• Exercise aim
Collect all lines below with the string "Boulevard".
--- --- ---
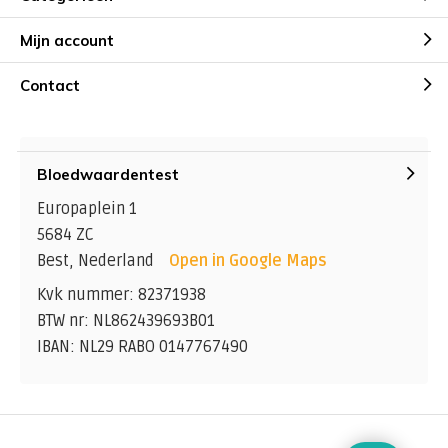
Mijn account
Contact
Bloedwaardentest
Europaplein 1
5684 ZC
Best, Nederland
Open in Google Maps
Kvk nummer: 82371938
BTW nr: NL862439693B01
IBAN: NL29 RABO 0147767490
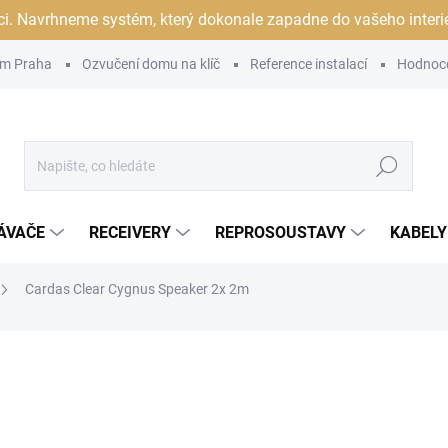
ci. Navrhneme systém, který dokonale zapadne do vašeho interiér
m Praha
Ozvučení domu na klíč
Reference instalací
Hodnoc
Hledat
ÁVAČE
RECEIVERY
REPROSOUSTAVY
KABELY
Cardas Clear Cygnus Speaker 2x 2m
ocení
ZNAČKA:
CARDAS
54 990 Kč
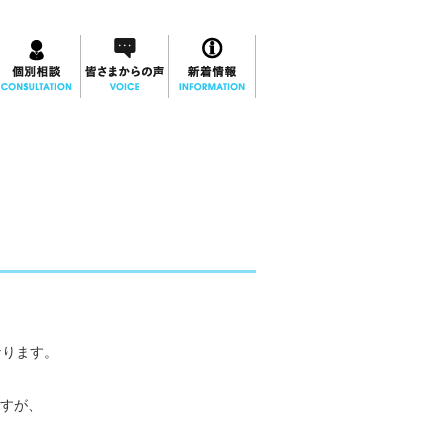
なります。
すが、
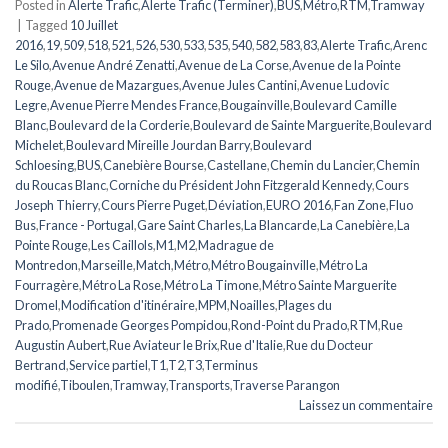
Posted in
Alerte Trafic
,
Alerte Trafic (Terminer)
,
BUS
,
Métro
,
RTM
,
Tramway
|
Tagged
10 Juillet
2016
,
19
,
509
,
518
,
521
,
526
,
530
,
533
,
535
,
540
,
582
,
583
,
83
,
Alerte Trafic
,
Arenc
Le Silo
,
Avenue André Zenatti
,
Avenue de La Corse
,
Avenue de la Pointe
Rouge
,
Avenue de Mazargues
,
Avenue Jules Cantini
,
Avenue Ludovic
Legre
,
Avenue Pierre Mendes France
,
Bougainville
,
Boulevard Camille
Blanc
,
Boulevard de la Corderie
,
Boulevard de Sainte Marguerite
,
Boulevard
Michelet
,
Boulevard Mireille Jourdan Barry
,
Boulevard
Schloesing
,
BUS
,
Canebière Bourse
,
Castellane
,
Chemin du Lancier
,
Chemin
du Roucas Blanc
,
Corniche du Président John Fitzgerald Kennedy
,
Cours
Joseph Thierry
,
Cours Pierre Puget
,
Déviation
,
EURO 2016
,
Fan Zone
,
Fluo
Bus
,
France - Portugal
,
Gare Saint Charles
,
La Blancarde
,
La Canebière
,
La
Pointe Rouge
,
Les Caillols
,
M1
,
M2
,
Madrague de
Montredon
,
Marseille
,
Match
,
Métro
,
Métro Bougainville
,
Métro La
Fourragère
,
Métro La Rose
,
Métro La Timone
,
Métro Sainte Marguerite
Dromel
,
Modification d'itinéraire
,
MPM
,
Noailles
,
Plages du
Prado
,
Promenade Georges Pompidou
,
Rond-Point du Prado
,
RTM
,
Rue
Augustin Aubert
,
Rue Aviateur le Brix
,
Rue d'Italie
,
Rue du Docteur
Bertrand
,
Service partiel
,
T1
,
T2
,
T3
,
Terminus
modifié
,
Tiboulen
,
Tramway
,
Transports
,
Traverse Parangon
Laissez un commentaire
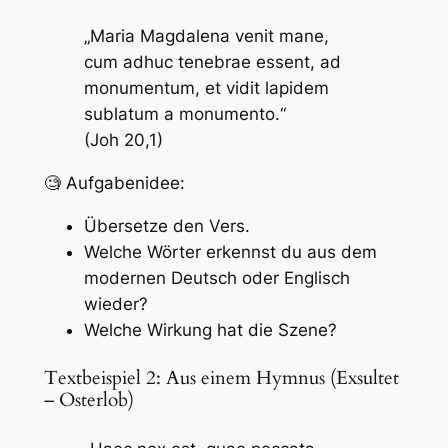
„Maria Magdalena venit mane,
cum adhuc tenebrae essent, ad
monumentum, et vidit lapidem
sublatum a monumento.“
(Joh 20,1)
🧐 Aufgabenidee:
Übersetze den Vers.
Welche Wörter erkennst du aus dem
modernen Deutsch oder Englisch
wieder?
Welche Wirkung hat die Szene?
Textbeispiel 2: Aus einem Hymnus (Exsultet
– Osterlob)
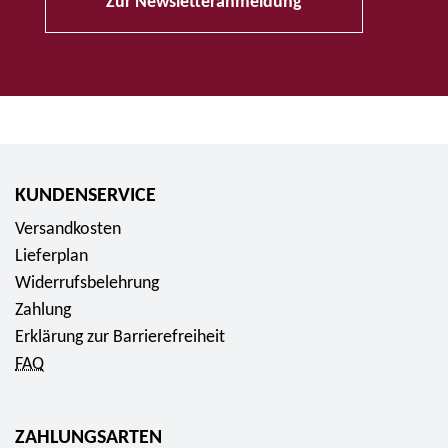
Zur Newsletteranmeldung
KUNDENSERVICE
Versandkosten
Lieferplan
Widerrufsbelehrung
Zahlung
Erklärung zur Barrierefreiheit
FAQ
ZAHLUNGSARTEN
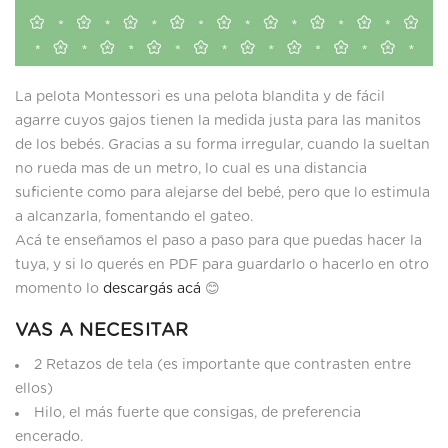
La pelota Montessori es una pelota blandita y de fácil
agarre cuyos gajos tienen la medida justa para las manitos
de los bebés. Gracias a su forma irregular, cuando la sueltan
no rueda mas de un metro, lo cual es una distancia
suficiente como para alejarse del bebé, pero que lo estimula
a alcanzarla, fomentando el gateo.
Acá te enseñamos el paso a paso para que puedas hacer la
tuya, y si lo querés en PDF para guardarlo o hacerlo en otro
momento lo
descargás acá
😊️
VAS A NECESITAR
2 Retazos de tela (es importante que contrasten entre
ellos)
Hilo, el más fuerte que consigas, de preferencia
encerado.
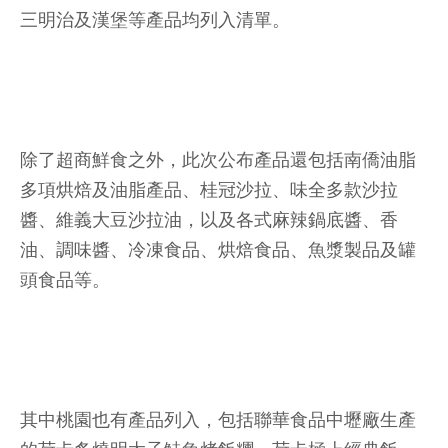
三明治及漢堡等產品均列入清單。
除了超商鮮食之外，此次公布產品還包括南僑油脂
多項烘焙及油脂產品、桂冠沙拉、味全多款沙拉
醬、維義大豆沙拉油，以及各式麻辣鍋底醬、香
油、調味醬、冷凍食品、烘焙食品、魚漿製品及罐
頭食品等。
其中桃園也有產品列入，包括聯華食品中壢廠生產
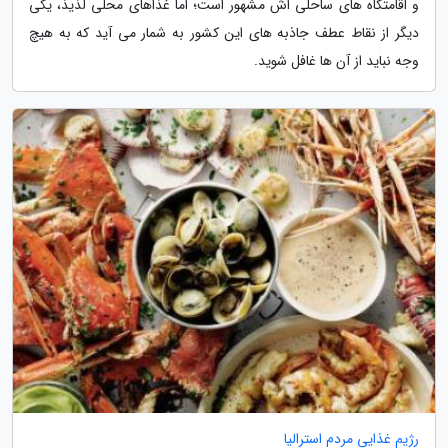
و اقامتگاه های ساحلی اش مشهور است؛ اما غذاهای محلی لذیذ، یکی
دیگر از نقاط عطف جاذبه های این کشور به شمار می آید که به هیچ
وجه نباید از آن ها غافل شوید.
رژیم غذایی مردم استرالیا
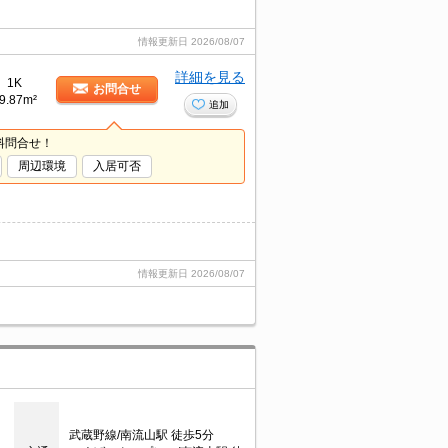
情報更新日
2026/08/07
詳細を見る
1K
お問合せ
9.87m²
追加
料問合せ！
周辺環境
入居可否
情報更新日
2026/08/07
武蔵野線/南流山駅 徒歩5分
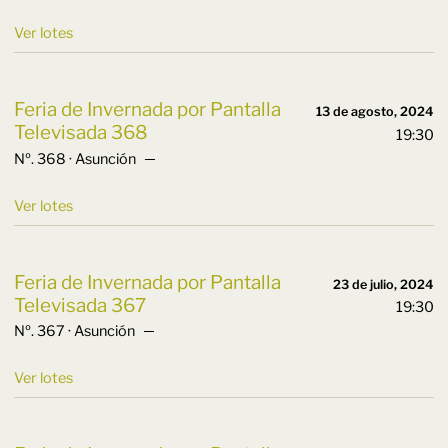
Ver lotes
Feria de Invernada por Pantalla
13 de agosto, 2024
Televisada 368
19:30
Nº. 368 · Asunción ─
Ver lotes
Feria de Invernada por Pantalla
23 de julio, 2024
Televisada 367
19:30
Nº. 367 · Asunción ─
Ver lotes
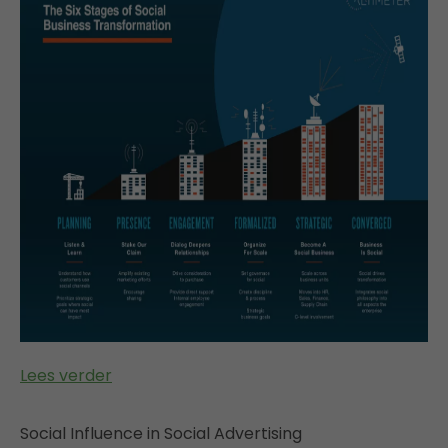
Lees verder
Social Influence in Social Advertising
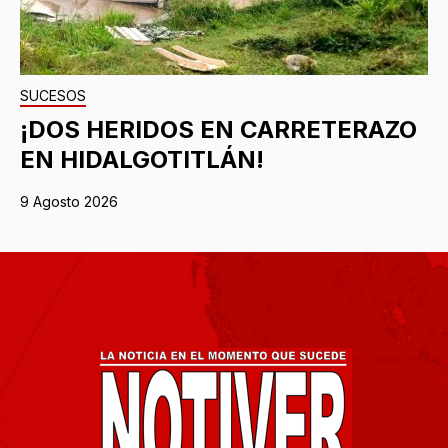
SUCESOS
¡DOS HERIDOS EN CARRETERAZO
EN HIDALGOTITLÁN!
9 Agosto 2026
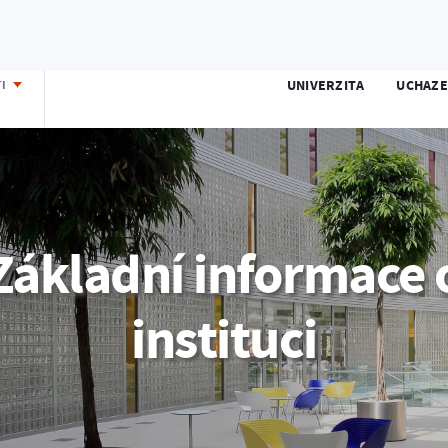
E-přihláška
Portál IS/STAG
Moodle
Office 365
UNIVERZITA
UCHAZE
TI
Základní informace 
instituci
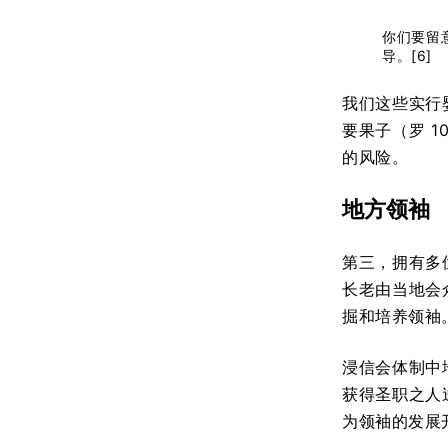
你们要留
导。[6]
我们这些实行
要果子（罗 
的风险。
地方领袖
第三，拥有多
长老由当地会
掘和培养领袖
浸信会体制中
获得圣职之人
为领袖的发展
--- --- ---
• Response for this exercise
Boulevard Camille
Boulevard de la Corderie
Boulevard de Sainte Marguerite
Boulevard
Boulevard Mireille Jourdan Barry
Boulevard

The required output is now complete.